** WHAT THE EXERCISE ASKS **
Search the entries for the word "internet". Copy each line in which it is found.

-- -- --

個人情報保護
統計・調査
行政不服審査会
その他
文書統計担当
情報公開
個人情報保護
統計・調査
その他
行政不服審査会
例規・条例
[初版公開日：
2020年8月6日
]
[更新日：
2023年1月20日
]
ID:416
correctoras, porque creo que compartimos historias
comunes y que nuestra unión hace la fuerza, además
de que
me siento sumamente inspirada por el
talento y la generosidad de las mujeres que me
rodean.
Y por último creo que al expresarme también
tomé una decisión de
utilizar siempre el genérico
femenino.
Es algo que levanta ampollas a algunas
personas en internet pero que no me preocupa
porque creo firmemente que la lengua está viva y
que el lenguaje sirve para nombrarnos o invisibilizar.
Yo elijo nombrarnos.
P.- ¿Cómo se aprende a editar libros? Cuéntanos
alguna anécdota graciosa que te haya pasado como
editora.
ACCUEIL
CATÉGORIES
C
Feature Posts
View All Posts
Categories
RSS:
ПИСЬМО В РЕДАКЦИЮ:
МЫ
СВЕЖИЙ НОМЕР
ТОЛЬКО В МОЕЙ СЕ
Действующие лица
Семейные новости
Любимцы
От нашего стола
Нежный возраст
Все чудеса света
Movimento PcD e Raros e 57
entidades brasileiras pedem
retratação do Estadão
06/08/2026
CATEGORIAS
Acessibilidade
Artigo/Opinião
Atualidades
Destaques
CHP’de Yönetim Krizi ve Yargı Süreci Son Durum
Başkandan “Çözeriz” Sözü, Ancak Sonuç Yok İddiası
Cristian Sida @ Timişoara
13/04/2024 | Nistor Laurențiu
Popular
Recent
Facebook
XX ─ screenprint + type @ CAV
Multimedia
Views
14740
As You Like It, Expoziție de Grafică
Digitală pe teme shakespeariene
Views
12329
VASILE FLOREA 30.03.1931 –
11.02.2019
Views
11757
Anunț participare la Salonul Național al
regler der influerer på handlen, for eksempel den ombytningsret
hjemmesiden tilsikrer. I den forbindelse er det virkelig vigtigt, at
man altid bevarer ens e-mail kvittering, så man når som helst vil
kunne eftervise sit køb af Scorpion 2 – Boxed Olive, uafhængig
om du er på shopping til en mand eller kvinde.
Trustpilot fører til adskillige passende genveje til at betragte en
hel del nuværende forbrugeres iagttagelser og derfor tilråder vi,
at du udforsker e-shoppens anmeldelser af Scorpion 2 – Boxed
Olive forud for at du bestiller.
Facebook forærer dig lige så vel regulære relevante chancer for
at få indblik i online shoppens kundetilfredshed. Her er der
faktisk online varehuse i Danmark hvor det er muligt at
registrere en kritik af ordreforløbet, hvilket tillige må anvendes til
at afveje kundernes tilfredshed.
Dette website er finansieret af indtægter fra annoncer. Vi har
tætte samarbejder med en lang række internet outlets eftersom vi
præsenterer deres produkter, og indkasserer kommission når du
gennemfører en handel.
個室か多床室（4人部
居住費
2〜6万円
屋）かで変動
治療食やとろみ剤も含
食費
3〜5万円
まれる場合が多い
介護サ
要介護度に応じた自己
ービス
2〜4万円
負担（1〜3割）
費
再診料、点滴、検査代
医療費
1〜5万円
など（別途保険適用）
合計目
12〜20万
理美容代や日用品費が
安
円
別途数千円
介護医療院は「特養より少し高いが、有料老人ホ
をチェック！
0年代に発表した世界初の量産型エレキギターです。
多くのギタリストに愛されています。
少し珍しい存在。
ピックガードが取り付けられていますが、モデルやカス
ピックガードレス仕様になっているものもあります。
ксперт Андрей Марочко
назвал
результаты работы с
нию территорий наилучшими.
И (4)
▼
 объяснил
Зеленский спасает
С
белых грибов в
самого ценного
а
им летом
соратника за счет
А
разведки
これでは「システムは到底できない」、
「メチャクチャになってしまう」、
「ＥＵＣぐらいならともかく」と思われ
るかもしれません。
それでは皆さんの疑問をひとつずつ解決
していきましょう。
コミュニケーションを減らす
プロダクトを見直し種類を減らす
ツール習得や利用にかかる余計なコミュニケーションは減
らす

-- -- --

** ANSWER SPACE **
personas en internet pero que no me preocupa
tætte samarbejder med en lang række internet outlets eftersom vi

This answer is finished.